A few weeks ago I met someone who is a frequent visitor to one of our Bergen Audubon butterfly gardens . She sat back in her chair and looked at me with sad eyes and said, “Don, things are not good at the butterfly garden.” Needless to say I immediately became alarmed and many catastrophic scenarios began to race through my head.
Was there vandalism? Did a heard of ravenous deer take up residence? Did the groundhogs and bunnies form an evil alliance against the garden making all our hard work for naught? So, it was with great anxiety that I finally got up the nerve to ask the question “What Happened?”
It was then that my fellow lover of the garden looked up at me again with her big, almost teary eyes and said, “the flowers are almost gone, Summer is over.”
Of course I hesitated for a few seconds, not sure to laugh or make a joke, but it did not take me long to see my friend was very serious and was genuinely very unhappy that all the flowers of the year were now just about gone.
I sat down in the chair across from her trying to find the correct words to explain that all was going to be okay. I finally replied, “yes I know, that is what is supposed to happen. Nature knows it is time.” I am not sure If I made her feel any better but I think the idea of a season and time for everything is something that we deal with every day, one way or the other, and in some old and ancient way grants us some kind of solace.
I don’t think I could ever live anywhere without a change of season. The period changes are a time that nature almost forces us to hold up and like the last flowers come to the realization things will be changing but never actually stopping as it may seem to some. As fall goes into winter we will have the time to renew and reflect,to take stock and rest-up, to think both back and ahead and like those last flowers regenerate enough strength to continue forward.
The last flowers of the season hang on as an acknowledgment to the wildlife that has endured. They stay to embrace all the bees, birds and butterflies together as one ecosystem, they allow them to survive and flourish and create a new generation, and at the same time they inspire us to believe that life will always continue.

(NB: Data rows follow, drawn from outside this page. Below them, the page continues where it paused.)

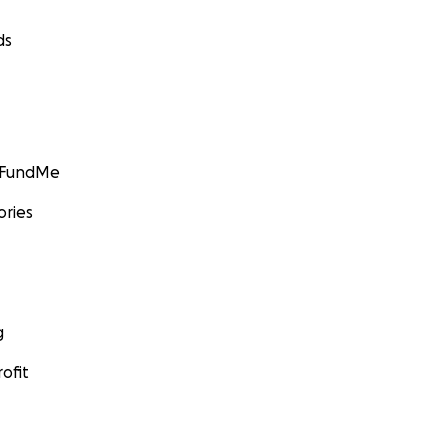
ds
GoFundMe
ories
g
ofit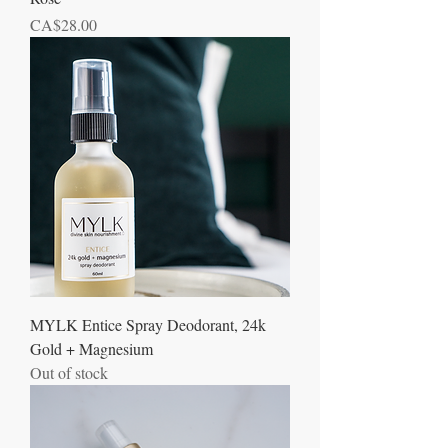
Price
CA$28.00
MYLK Entice Spray Deodorant, 24k
Gold + Magnesium
Out of stock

The last flowers give us the faith that what remains will bring new life even after they are long gone. Very soon the last flowers will be just a memory not only to my disappointed friend but to all of us. And yet as we think ahead they will bring the Goldfinch through the long winter, allow the Monarch to return in spring and help remind us that in every season what we achieve now will help life begin again very soon.
Don’t forget to get outside, breathe nature into your hearts and souls. The flowers that we loved all summer are there enduring and lasting much like us.